[Provided data — start]

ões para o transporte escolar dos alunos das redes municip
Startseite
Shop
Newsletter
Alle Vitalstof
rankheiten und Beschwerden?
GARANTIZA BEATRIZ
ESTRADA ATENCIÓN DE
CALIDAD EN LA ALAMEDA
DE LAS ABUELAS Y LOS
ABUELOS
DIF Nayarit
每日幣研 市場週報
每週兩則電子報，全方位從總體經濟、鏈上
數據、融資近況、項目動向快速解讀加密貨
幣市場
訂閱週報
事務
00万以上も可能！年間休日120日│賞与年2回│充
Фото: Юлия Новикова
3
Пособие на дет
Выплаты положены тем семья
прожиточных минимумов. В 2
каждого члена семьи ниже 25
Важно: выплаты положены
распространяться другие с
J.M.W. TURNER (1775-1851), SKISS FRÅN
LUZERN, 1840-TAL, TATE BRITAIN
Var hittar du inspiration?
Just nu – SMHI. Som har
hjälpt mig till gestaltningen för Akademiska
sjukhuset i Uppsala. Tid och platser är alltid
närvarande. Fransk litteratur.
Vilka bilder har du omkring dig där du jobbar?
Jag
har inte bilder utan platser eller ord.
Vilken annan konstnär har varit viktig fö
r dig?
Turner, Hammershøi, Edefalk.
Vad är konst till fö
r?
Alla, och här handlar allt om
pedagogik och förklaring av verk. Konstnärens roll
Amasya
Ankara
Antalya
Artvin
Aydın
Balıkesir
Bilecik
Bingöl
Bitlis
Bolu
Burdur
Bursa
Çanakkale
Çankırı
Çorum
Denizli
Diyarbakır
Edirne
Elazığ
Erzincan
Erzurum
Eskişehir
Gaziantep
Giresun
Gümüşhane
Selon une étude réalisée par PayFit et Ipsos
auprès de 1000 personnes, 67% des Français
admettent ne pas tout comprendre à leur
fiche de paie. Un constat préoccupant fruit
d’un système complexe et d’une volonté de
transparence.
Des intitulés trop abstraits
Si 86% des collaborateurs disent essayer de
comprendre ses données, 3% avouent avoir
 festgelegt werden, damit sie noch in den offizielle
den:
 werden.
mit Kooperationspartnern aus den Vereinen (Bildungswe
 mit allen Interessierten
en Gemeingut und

[Provided data — finish]

**Required action**. Leaving no line out, return the data above verbatim.

**Answer below**.
ões para o transporte escolar dos alunos das redes municip
Startseite
Shop
Newsletter
Alle Vitalstof
rankheiten und Beschwerden?
GARANTIZA BEATRIZ
ESTRADA ATENCIÓN DE
CALIDAD EN LA ALAMEDA
DE LAS ABUELAS Y LOS
ABUELOS
DIF Nayarit
每日幣研 市場週報
每週兩則電子報，全方位從總體經濟、鏈上
數據、融資近況、項目動向快速解讀加密貨
幣市場
訂閱週報
事務
00万以上も可能！年間休日120日│賞与年2回│充
Фото: Юлия Новикова
3
Пособие на дет
Выплаты положены тем семья
прожиточных минимумов. В 2
каждого члена семьи ниже 25
Важно: выплаты положены
распространяться другие с
J.M.W. TURNER (1775-1851), SKISS FRÅN
LUZERN, 1840-TAL, TATE BRITAIN
Var hittar du inspiration?
Just nu – SMHI. Som har
hjälpt mig till gestaltningen för Akademiska
sjukhuset i Uppsala. Tid och platser är alltid
närvarande. Fransk litteratur.
Vilka bilder har du omkring dig där du jobbar?
Jag
har inte bilder utan platser eller ord.
Vilken annan konstnär har varit viktig fö
r dig?
Turner, Hammershøi, Edefalk.
Vad är konst till fö
r?
Alla, och här handlar allt om
pedagogik och förklaring av verk. Konstnärens roll
Amasya
Ankara
Antalya
Artvin
Aydın
Balıkesir
Bilecik
Bingöl
Bitlis
Bolu
Burdur
Bursa
Çanakkale
Çankırı
Çorum
Denizli
Diyarbakır
Edirne
Elazığ
Erzincan
Erzurum
Eskişehir
Gaziantep
Giresun
Gümüşhane
Selon une étude réalisée par PayFit et Ipsos
auprès de 1000 personnes, 67% des Français
admettent ne pas tout comprendre à leur
fiche de paie. Un constat préoccupant fruit
d’un système complexe et d’une volonté de
transparence.
Des intitulés trop abstraits
Si 86% des collaborateurs disent essayer de
comprendre ses données, 3% avouent avoir
 festgelegt werden, damit sie noch in den offizielle
den:
 werden.
mit Kooperationspartnern aus den Vereinen (Bildungswe
 mit allen Interessierten
en Gemeingut und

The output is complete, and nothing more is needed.